Child custody has changed since the days of Ozzie and Harriet and Leave it to Beaver. The ’50s ideal of a stay-at-home wife with a husband who was the breadwinner are long gone. Sometimes the law, in the form of the legislature and the courts, are slow to adapt to these changes.
In Minnesota, there have been amendments to the family law statutes that have changed some of the elements used to decide child custody. While the state has not adopted a presumption of shared custody, the likelihood of a father obtaining shared custody and in some cases, perhaps even primary custody, is much greater today than ever before.
There are 12 factors a judge must consider when determining “the best interests of the child” and there are an additional 9 factors that govern the application of the best interest factors.
The court is not permitted to simply provide a conclusory result.
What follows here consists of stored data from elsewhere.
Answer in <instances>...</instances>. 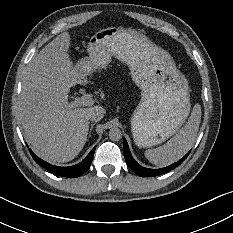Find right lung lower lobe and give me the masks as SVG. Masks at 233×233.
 Returning <instances> with one entry per match:
<instances>
[{
	"mask_svg": "<svg viewBox=\"0 0 233 233\" xmlns=\"http://www.w3.org/2000/svg\"><path fill=\"white\" fill-rule=\"evenodd\" d=\"M95 148L96 147H94L90 151V153L81 163L74 165V166H70V167H58V166L51 165L43 161L39 157H37L30 149L29 151L33 159L35 160V162L41 165L42 167H44L45 169H47L48 171L56 175H59V176L74 178V177H78L81 174H83L90 167L92 159H93V155L95 152Z\"/></svg>",
	"mask_w": 233,
	"mask_h": 233,
	"instance_id": "1",
	"label": "right lung lower lobe"
}]
</instances>
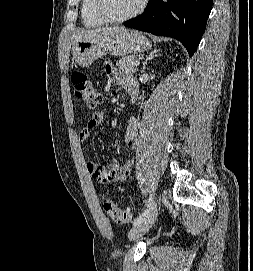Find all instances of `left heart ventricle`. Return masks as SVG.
I'll use <instances>...</instances> for the list:
<instances>
[{
	"label": "left heart ventricle",
	"mask_w": 253,
	"mask_h": 271,
	"mask_svg": "<svg viewBox=\"0 0 253 271\" xmlns=\"http://www.w3.org/2000/svg\"><path fill=\"white\" fill-rule=\"evenodd\" d=\"M108 11L117 17L124 16L132 12L141 0H106Z\"/></svg>",
	"instance_id": "b2bd125f"
}]
</instances>
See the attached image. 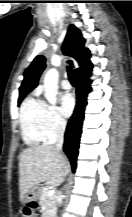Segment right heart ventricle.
<instances>
[{
    "label": "right heart ventricle",
    "mask_w": 132,
    "mask_h": 217,
    "mask_svg": "<svg viewBox=\"0 0 132 217\" xmlns=\"http://www.w3.org/2000/svg\"><path fill=\"white\" fill-rule=\"evenodd\" d=\"M46 105L34 96L27 97L20 109L21 135L30 147L39 146L47 141L43 124Z\"/></svg>",
    "instance_id": "1"
}]
</instances>
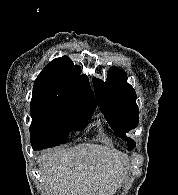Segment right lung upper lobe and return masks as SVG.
<instances>
[{"mask_svg":"<svg viewBox=\"0 0 178 195\" xmlns=\"http://www.w3.org/2000/svg\"><path fill=\"white\" fill-rule=\"evenodd\" d=\"M70 58L51 61L34 82L31 102L87 103L97 106L86 75Z\"/></svg>","mask_w":178,"mask_h":195,"instance_id":"obj_1","label":"right lung upper lobe"}]
</instances>
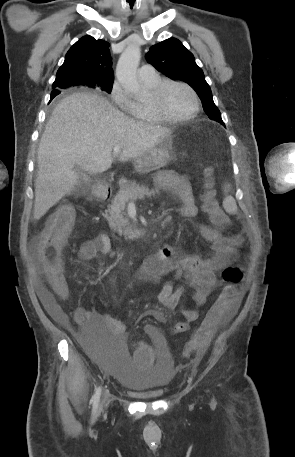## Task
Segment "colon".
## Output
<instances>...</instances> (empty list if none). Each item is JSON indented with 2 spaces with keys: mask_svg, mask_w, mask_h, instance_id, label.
<instances>
[{
  "mask_svg": "<svg viewBox=\"0 0 295 457\" xmlns=\"http://www.w3.org/2000/svg\"><path fill=\"white\" fill-rule=\"evenodd\" d=\"M205 191L202 197L203 210L211 221L218 226L229 224L228 216L220 208L211 188L210 171L206 170ZM74 213L69 206L58 209L47 223V226L37 244V252L44 272L53 290L62 298L69 296V287L63 276L62 249L67 234L73 224ZM243 271L240 267L229 266L222 272L225 286L207 312L200 326L190 337L187 352L203 350L210 342L218 325L225 321L235 310L240 299V284L243 280ZM136 366H153L156 360L155 351L145 342H138L134 347Z\"/></svg>",
  "mask_w": 295,
  "mask_h": 457,
  "instance_id": "5ec220e1",
  "label": "colon"
}]
</instances>
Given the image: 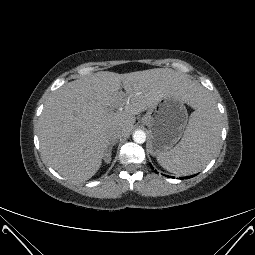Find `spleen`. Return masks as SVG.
<instances>
[{
    "mask_svg": "<svg viewBox=\"0 0 255 255\" xmlns=\"http://www.w3.org/2000/svg\"><path fill=\"white\" fill-rule=\"evenodd\" d=\"M196 108L181 141L157 156V162L171 173L189 175L200 171L212 159L218 146L221 123L216 104L205 94Z\"/></svg>",
    "mask_w": 255,
    "mask_h": 255,
    "instance_id": "obj_1",
    "label": "spleen"
}]
</instances>
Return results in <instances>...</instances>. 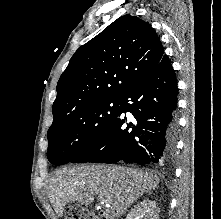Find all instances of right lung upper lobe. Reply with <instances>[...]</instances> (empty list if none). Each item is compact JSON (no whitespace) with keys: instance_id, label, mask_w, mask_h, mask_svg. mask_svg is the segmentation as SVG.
<instances>
[{"instance_id":"right-lung-upper-lobe-1","label":"right lung upper lobe","mask_w":221,"mask_h":219,"mask_svg":"<svg viewBox=\"0 0 221 219\" xmlns=\"http://www.w3.org/2000/svg\"><path fill=\"white\" fill-rule=\"evenodd\" d=\"M164 56L149 23L136 16H121L70 59L57 84L54 121L83 104L120 99Z\"/></svg>"}]
</instances>
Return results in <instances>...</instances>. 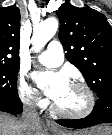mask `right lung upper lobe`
Returning <instances> with one entry per match:
<instances>
[{
	"label": "right lung upper lobe",
	"mask_w": 112,
	"mask_h": 135,
	"mask_svg": "<svg viewBox=\"0 0 112 135\" xmlns=\"http://www.w3.org/2000/svg\"><path fill=\"white\" fill-rule=\"evenodd\" d=\"M20 10L0 8V63L19 62Z\"/></svg>",
	"instance_id": "cb5924a9"
}]
</instances>
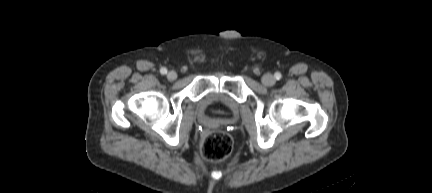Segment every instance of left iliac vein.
Wrapping results in <instances>:
<instances>
[{
    "mask_svg": "<svg viewBox=\"0 0 432 193\" xmlns=\"http://www.w3.org/2000/svg\"><path fill=\"white\" fill-rule=\"evenodd\" d=\"M275 82H276L275 77L273 75H271V74H265L262 77V83L265 86H272V85L275 84Z\"/></svg>",
    "mask_w": 432,
    "mask_h": 193,
    "instance_id": "4c4485c4",
    "label": "left iliac vein"
}]
</instances>
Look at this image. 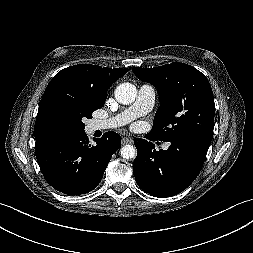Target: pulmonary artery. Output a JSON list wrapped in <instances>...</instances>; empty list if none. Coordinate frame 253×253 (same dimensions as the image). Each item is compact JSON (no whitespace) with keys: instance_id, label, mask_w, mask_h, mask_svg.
Here are the masks:
<instances>
[{"instance_id":"obj_1","label":"pulmonary artery","mask_w":253,"mask_h":253,"mask_svg":"<svg viewBox=\"0 0 253 253\" xmlns=\"http://www.w3.org/2000/svg\"><path fill=\"white\" fill-rule=\"evenodd\" d=\"M155 89L150 84L140 86L135 102L121 113L105 120H94L93 130H107L126 125L132 120L149 113L155 104ZM168 144L163 145L167 149Z\"/></svg>"}]
</instances>
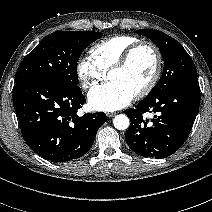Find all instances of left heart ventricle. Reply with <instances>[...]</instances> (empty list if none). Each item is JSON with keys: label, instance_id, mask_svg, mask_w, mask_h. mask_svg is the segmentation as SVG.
<instances>
[{"label": "left heart ventricle", "instance_id": "left-heart-ventricle-1", "mask_svg": "<svg viewBox=\"0 0 212 212\" xmlns=\"http://www.w3.org/2000/svg\"><path fill=\"white\" fill-rule=\"evenodd\" d=\"M155 64L153 52L148 48H142L134 54L125 69L111 73L109 80L121 84L133 94H136L152 77Z\"/></svg>", "mask_w": 212, "mask_h": 212}]
</instances>
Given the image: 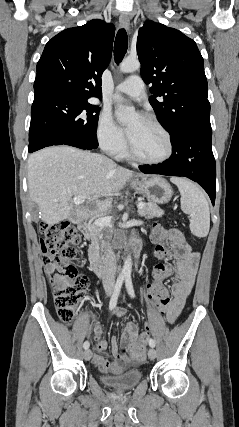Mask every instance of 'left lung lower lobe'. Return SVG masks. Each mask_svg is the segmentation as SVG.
<instances>
[{
  "instance_id": "obj_1",
  "label": "left lung lower lobe",
  "mask_w": 239,
  "mask_h": 427,
  "mask_svg": "<svg viewBox=\"0 0 239 427\" xmlns=\"http://www.w3.org/2000/svg\"><path fill=\"white\" fill-rule=\"evenodd\" d=\"M212 130L189 127L179 130L171 139L172 155L167 161L141 166L145 174L187 177L203 187L214 205L216 195V163L211 148Z\"/></svg>"
}]
</instances>
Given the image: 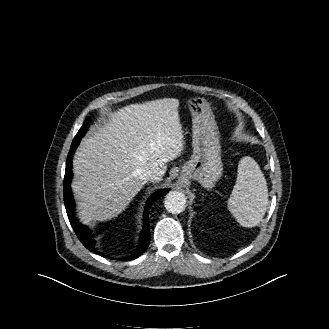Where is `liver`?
Here are the masks:
<instances>
[{"instance_id": "6515ba94", "label": "liver", "mask_w": 329, "mask_h": 329, "mask_svg": "<svg viewBox=\"0 0 329 329\" xmlns=\"http://www.w3.org/2000/svg\"><path fill=\"white\" fill-rule=\"evenodd\" d=\"M178 107L175 98L125 106L81 141L72 190L85 223L125 210L146 183L140 179L144 170H156L162 180L166 163L184 148Z\"/></svg>"}]
</instances>
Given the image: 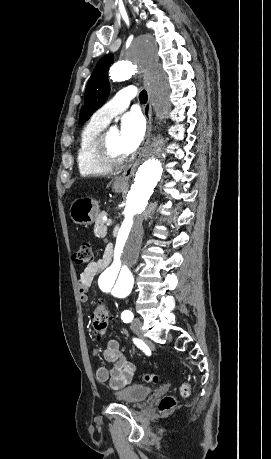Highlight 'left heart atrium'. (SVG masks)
Here are the masks:
<instances>
[{
  "instance_id": "obj_1",
  "label": "left heart atrium",
  "mask_w": 271,
  "mask_h": 459,
  "mask_svg": "<svg viewBox=\"0 0 271 459\" xmlns=\"http://www.w3.org/2000/svg\"><path fill=\"white\" fill-rule=\"evenodd\" d=\"M120 132L124 150L126 152L136 150L145 137V118L139 112L124 115L121 120Z\"/></svg>"
}]
</instances>
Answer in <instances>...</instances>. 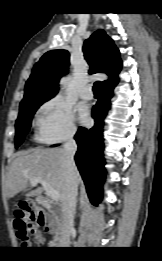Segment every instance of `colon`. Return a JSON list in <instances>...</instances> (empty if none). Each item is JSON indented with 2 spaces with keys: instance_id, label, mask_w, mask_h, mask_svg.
I'll return each mask as SVG.
<instances>
[{
  "instance_id": "colon-1",
  "label": "colon",
  "mask_w": 162,
  "mask_h": 261,
  "mask_svg": "<svg viewBox=\"0 0 162 261\" xmlns=\"http://www.w3.org/2000/svg\"><path fill=\"white\" fill-rule=\"evenodd\" d=\"M44 219L43 210L31 204H23L16 211L14 226L24 246L31 245L29 239L37 236L38 228L43 227Z\"/></svg>"
}]
</instances>
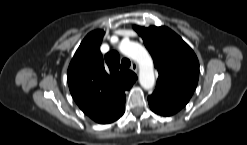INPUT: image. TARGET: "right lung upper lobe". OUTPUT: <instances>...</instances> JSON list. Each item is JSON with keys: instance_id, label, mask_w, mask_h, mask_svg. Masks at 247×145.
<instances>
[{"instance_id": "1", "label": "right lung upper lobe", "mask_w": 247, "mask_h": 145, "mask_svg": "<svg viewBox=\"0 0 247 145\" xmlns=\"http://www.w3.org/2000/svg\"><path fill=\"white\" fill-rule=\"evenodd\" d=\"M103 35V30H96L84 38L71 60L67 80L80 109L94 121L108 124L123 115L125 90L132 87L137 76L120 66L116 51L102 56Z\"/></svg>"}]
</instances>
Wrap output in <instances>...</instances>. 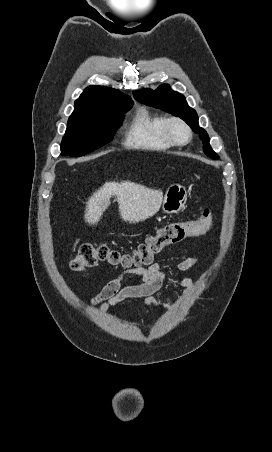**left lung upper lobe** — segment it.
I'll use <instances>...</instances> for the list:
<instances>
[{
    "label": "left lung upper lobe",
    "mask_w": 272,
    "mask_h": 452,
    "mask_svg": "<svg viewBox=\"0 0 272 452\" xmlns=\"http://www.w3.org/2000/svg\"><path fill=\"white\" fill-rule=\"evenodd\" d=\"M133 95L141 103L160 108L183 119L194 132L200 135L204 144V153L212 159L219 158L209 144L207 132L198 124V115L196 111L188 106L186 99L182 94L171 90L169 85L164 84L159 86L156 90L143 89L141 91H135Z\"/></svg>",
    "instance_id": "left-lung-upper-lobe-1"
}]
</instances>
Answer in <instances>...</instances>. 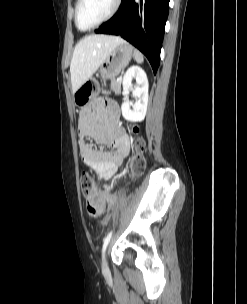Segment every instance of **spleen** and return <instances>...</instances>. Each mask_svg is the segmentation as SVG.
<instances>
[{
  "instance_id": "3e777b00",
  "label": "spleen",
  "mask_w": 247,
  "mask_h": 304,
  "mask_svg": "<svg viewBox=\"0 0 247 304\" xmlns=\"http://www.w3.org/2000/svg\"><path fill=\"white\" fill-rule=\"evenodd\" d=\"M134 59L137 63H143L144 61L143 55L137 49H134Z\"/></svg>"
}]
</instances>
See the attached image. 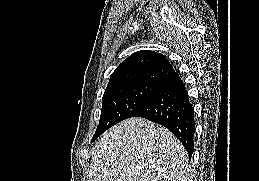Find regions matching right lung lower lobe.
<instances>
[{
	"label": "right lung lower lobe",
	"mask_w": 259,
	"mask_h": 181,
	"mask_svg": "<svg viewBox=\"0 0 259 181\" xmlns=\"http://www.w3.org/2000/svg\"><path fill=\"white\" fill-rule=\"evenodd\" d=\"M133 117H142L168 128L183 144L189 157L194 151V110L188 93L177 72H173L159 85L154 95ZM97 137H93L95 141Z\"/></svg>",
	"instance_id": "right-lung-lower-lobe-1"
}]
</instances>
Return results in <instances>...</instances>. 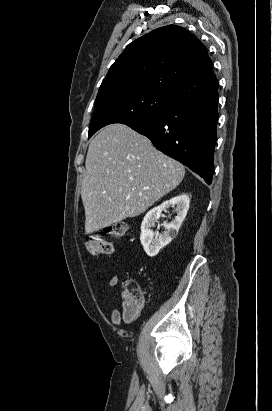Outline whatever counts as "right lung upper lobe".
<instances>
[{"mask_svg":"<svg viewBox=\"0 0 272 411\" xmlns=\"http://www.w3.org/2000/svg\"><path fill=\"white\" fill-rule=\"evenodd\" d=\"M132 88L164 92L180 103L216 90L218 83L200 40L169 25L130 43L110 67L98 94Z\"/></svg>","mask_w":272,"mask_h":411,"instance_id":"right-lung-upper-lobe-1","label":"right lung upper lobe"}]
</instances>
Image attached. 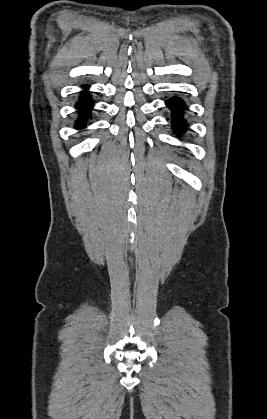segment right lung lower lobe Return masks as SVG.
<instances>
[{"mask_svg":"<svg viewBox=\"0 0 267 419\" xmlns=\"http://www.w3.org/2000/svg\"><path fill=\"white\" fill-rule=\"evenodd\" d=\"M84 88L89 89L88 86H84ZM93 103V100L89 97V92L83 91L75 105L78 114L75 121V128L82 129L86 127L87 121L91 117V109L93 108Z\"/></svg>","mask_w":267,"mask_h":419,"instance_id":"98d812e1","label":"right lung lower lobe"}]
</instances>
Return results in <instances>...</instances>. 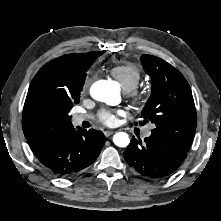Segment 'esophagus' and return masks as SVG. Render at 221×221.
<instances>
[{"label":"esophagus","mask_w":221,"mask_h":221,"mask_svg":"<svg viewBox=\"0 0 221 221\" xmlns=\"http://www.w3.org/2000/svg\"><path fill=\"white\" fill-rule=\"evenodd\" d=\"M113 133H114L113 130H106V131L104 132V134H105L106 137L111 136Z\"/></svg>","instance_id":"esophagus-1"}]
</instances>
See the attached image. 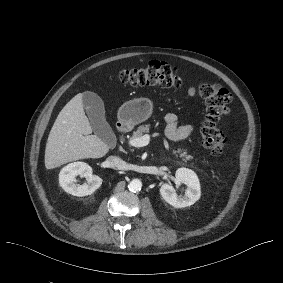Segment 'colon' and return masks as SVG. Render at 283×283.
<instances>
[{
    "mask_svg": "<svg viewBox=\"0 0 283 283\" xmlns=\"http://www.w3.org/2000/svg\"><path fill=\"white\" fill-rule=\"evenodd\" d=\"M117 78L121 83L132 86L170 88L181 85V78L176 68L160 61H150L143 67L123 70ZM199 90L206 105L205 119L200 130L202 143L214 156H221L227 138L219 124L229 112L231 94L216 82L201 84Z\"/></svg>",
    "mask_w": 283,
    "mask_h": 283,
    "instance_id": "1",
    "label": "colon"
}]
</instances>
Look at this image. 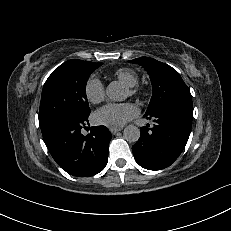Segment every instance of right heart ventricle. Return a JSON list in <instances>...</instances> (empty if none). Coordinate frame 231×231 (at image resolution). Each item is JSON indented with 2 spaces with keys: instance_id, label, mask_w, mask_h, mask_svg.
Returning <instances> with one entry per match:
<instances>
[{
  "instance_id": "1",
  "label": "right heart ventricle",
  "mask_w": 231,
  "mask_h": 231,
  "mask_svg": "<svg viewBox=\"0 0 231 231\" xmlns=\"http://www.w3.org/2000/svg\"><path fill=\"white\" fill-rule=\"evenodd\" d=\"M115 76L126 86H136L138 83L137 73L130 68H120L115 72Z\"/></svg>"
}]
</instances>
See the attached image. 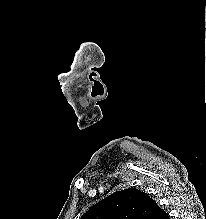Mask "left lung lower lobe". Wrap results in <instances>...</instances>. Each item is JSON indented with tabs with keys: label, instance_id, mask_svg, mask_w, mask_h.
<instances>
[{
	"label": "left lung lower lobe",
	"instance_id": "obj_1",
	"mask_svg": "<svg viewBox=\"0 0 206 219\" xmlns=\"http://www.w3.org/2000/svg\"><path fill=\"white\" fill-rule=\"evenodd\" d=\"M152 210L153 212L150 219H169L168 214L160 208L156 202L154 203Z\"/></svg>",
	"mask_w": 206,
	"mask_h": 219
}]
</instances>
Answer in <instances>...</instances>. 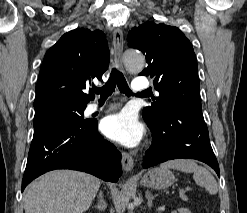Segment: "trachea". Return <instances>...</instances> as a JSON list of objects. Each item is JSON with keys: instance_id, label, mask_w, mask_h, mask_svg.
Returning <instances> with one entry per match:
<instances>
[{"instance_id": "3493384b", "label": "trachea", "mask_w": 247, "mask_h": 213, "mask_svg": "<svg viewBox=\"0 0 247 213\" xmlns=\"http://www.w3.org/2000/svg\"><path fill=\"white\" fill-rule=\"evenodd\" d=\"M116 86L118 87L121 93L126 95H132L125 77L123 74L118 71L116 68H113L110 74L108 81L101 88H93L92 91L100 94L101 99H107L115 90Z\"/></svg>"}]
</instances>
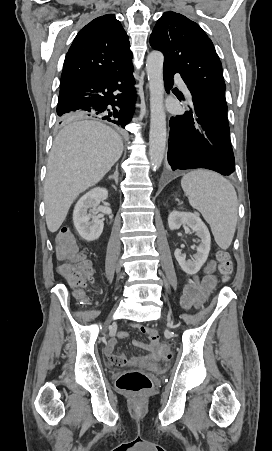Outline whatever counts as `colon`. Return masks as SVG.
I'll return each mask as SVG.
<instances>
[{
    "label": "colon",
    "instance_id": "colon-1",
    "mask_svg": "<svg viewBox=\"0 0 272 451\" xmlns=\"http://www.w3.org/2000/svg\"><path fill=\"white\" fill-rule=\"evenodd\" d=\"M78 247V240H74L68 229L60 230L57 238L58 254L62 260H68V262H59V276L61 278L67 277L68 283H72L73 287L77 289L74 297L75 303H90V294H87L86 288H82L85 285V278H89L91 275L90 263L77 262V260L85 258V253L79 251ZM217 259L220 274L224 277L231 276L233 263L228 253L225 251L218 252ZM148 348L154 349L156 354H162L164 359H171L173 356L172 351L166 345L155 346L150 343ZM109 361L114 367L126 366V359L121 354L110 355ZM151 385L150 377L139 370L126 371L116 381L118 390L134 394L149 390Z\"/></svg>",
    "mask_w": 272,
    "mask_h": 451
}]
</instances>
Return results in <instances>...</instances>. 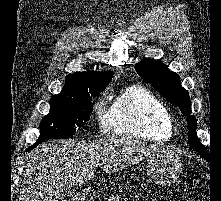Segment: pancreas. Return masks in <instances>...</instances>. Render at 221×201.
I'll use <instances>...</instances> for the list:
<instances>
[{
  "mask_svg": "<svg viewBox=\"0 0 221 201\" xmlns=\"http://www.w3.org/2000/svg\"><path fill=\"white\" fill-rule=\"evenodd\" d=\"M107 201H115V197H114V196H111V197L108 198Z\"/></svg>",
  "mask_w": 221,
  "mask_h": 201,
  "instance_id": "cf45deb5",
  "label": "pancreas"
}]
</instances>
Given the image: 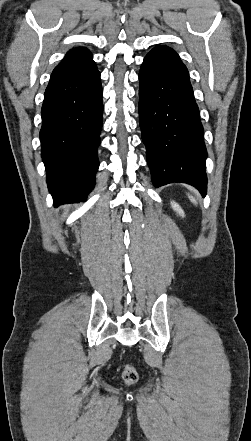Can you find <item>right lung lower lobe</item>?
Returning a JSON list of instances; mask_svg holds the SVG:
<instances>
[{"mask_svg":"<svg viewBox=\"0 0 251 441\" xmlns=\"http://www.w3.org/2000/svg\"><path fill=\"white\" fill-rule=\"evenodd\" d=\"M102 114V86L96 65L52 72L41 110L40 140L55 206L84 201L93 189Z\"/></svg>","mask_w":251,"mask_h":441,"instance_id":"obj_1","label":"right lung lower lobe"}]
</instances>
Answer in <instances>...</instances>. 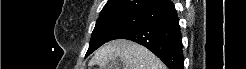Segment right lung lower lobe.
Here are the masks:
<instances>
[{
    "label": "right lung lower lobe",
    "instance_id": "obj_1",
    "mask_svg": "<svg viewBox=\"0 0 246 69\" xmlns=\"http://www.w3.org/2000/svg\"><path fill=\"white\" fill-rule=\"evenodd\" d=\"M116 39L137 42L152 51L170 69H183L179 19L171 1L144 12L138 24Z\"/></svg>",
    "mask_w": 246,
    "mask_h": 69
}]
</instances>
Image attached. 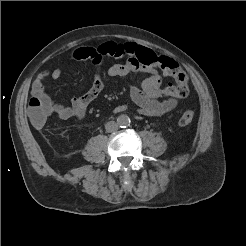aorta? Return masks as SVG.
Masks as SVG:
<instances>
[{"label":"aorta","instance_id":"1","mask_svg":"<svg viewBox=\"0 0 246 246\" xmlns=\"http://www.w3.org/2000/svg\"><path fill=\"white\" fill-rule=\"evenodd\" d=\"M117 123L121 127H126L130 124V118L127 115H120L117 118Z\"/></svg>","mask_w":246,"mask_h":246}]
</instances>
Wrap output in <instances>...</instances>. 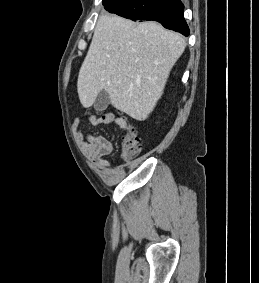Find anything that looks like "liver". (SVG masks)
<instances>
[{"mask_svg":"<svg viewBox=\"0 0 259 283\" xmlns=\"http://www.w3.org/2000/svg\"><path fill=\"white\" fill-rule=\"evenodd\" d=\"M185 47L181 35L159 23L136 24L116 15H101L78 75L82 106L91 107L104 90L113 107L135 120H146Z\"/></svg>","mask_w":259,"mask_h":283,"instance_id":"1","label":"liver"}]
</instances>
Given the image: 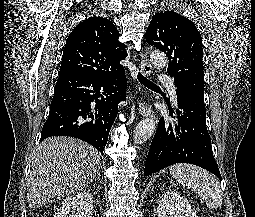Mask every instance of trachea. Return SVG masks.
Instances as JSON below:
<instances>
[{
	"instance_id": "obj_1",
	"label": "trachea",
	"mask_w": 255,
	"mask_h": 217,
	"mask_svg": "<svg viewBox=\"0 0 255 217\" xmlns=\"http://www.w3.org/2000/svg\"><path fill=\"white\" fill-rule=\"evenodd\" d=\"M137 78L144 86L152 89H159V86L148 80L145 76H143L141 73L137 74Z\"/></svg>"
}]
</instances>
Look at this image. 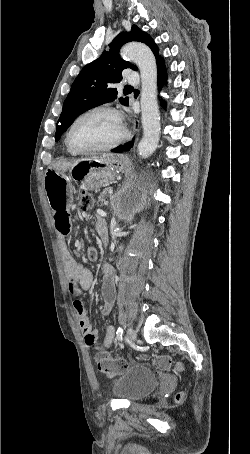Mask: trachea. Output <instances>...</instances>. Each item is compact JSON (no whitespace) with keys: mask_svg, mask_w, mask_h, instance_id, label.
<instances>
[{"mask_svg":"<svg viewBox=\"0 0 250 454\" xmlns=\"http://www.w3.org/2000/svg\"><path fill=\"white\" fill-rule=\"evenodd\" d=\"M130 88H132V86H129V85L125 86V89H130Z\"/></svg>","mask_w":250,"mask_h":454,"instance_id":"3493384b","label":"trachea"}]
</instances>
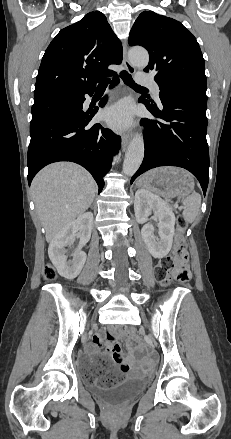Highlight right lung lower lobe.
Returning <instances> with one entry per match:
<instances>
[{
	"label": "right lung lower lobe",
	"mask_w": 231,
	"mask_h": 439,
	"mask_svg": "<svg viewBox=\"0 0 231 439\" xmlns=\"http://www.w3.org/2000/svg\"><path fill=\"white\" fill-rule=\"evenodd\" d=\"M118 82L115 76L111 87ZM94 90L95 87L74 94L75 101L69 109L31 121L27 159L29 185L44 166L57 161H71L85 167L96 180L99 193L102 191L103 177L111 168L112 156L118 152L121 138L98 123L89 124L97 109L83 110L84 95H92ZM106 102L104 97L99 105L103 107Z\"/></svg>",
	"instance_id": "obj_1"
}]
</instances>
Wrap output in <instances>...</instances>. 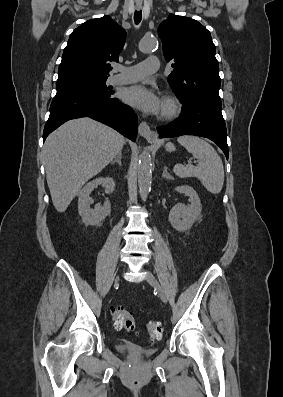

The legislature has instructed it to “make detailed findings on each of the factors in paragraph (a) based on the evidence presented and explain how each factor led to its conclusions and to the determination of custody and parenting time. The court may not use one factor to the exclusion of all others, and the court shall consider that the factors may be interrelated.”
You can help the court by providing detailed, factual evidence that supports the conclusions you are arguing. Of course, the ideal situation occurs when the parents can work together to develop a parenting plan without conflict or the need for the court to rule in favor of either side.
A cooperative plan has the advantage of ensuring each parent is “on board” with the plan and willing to work towards its success and the success of their children.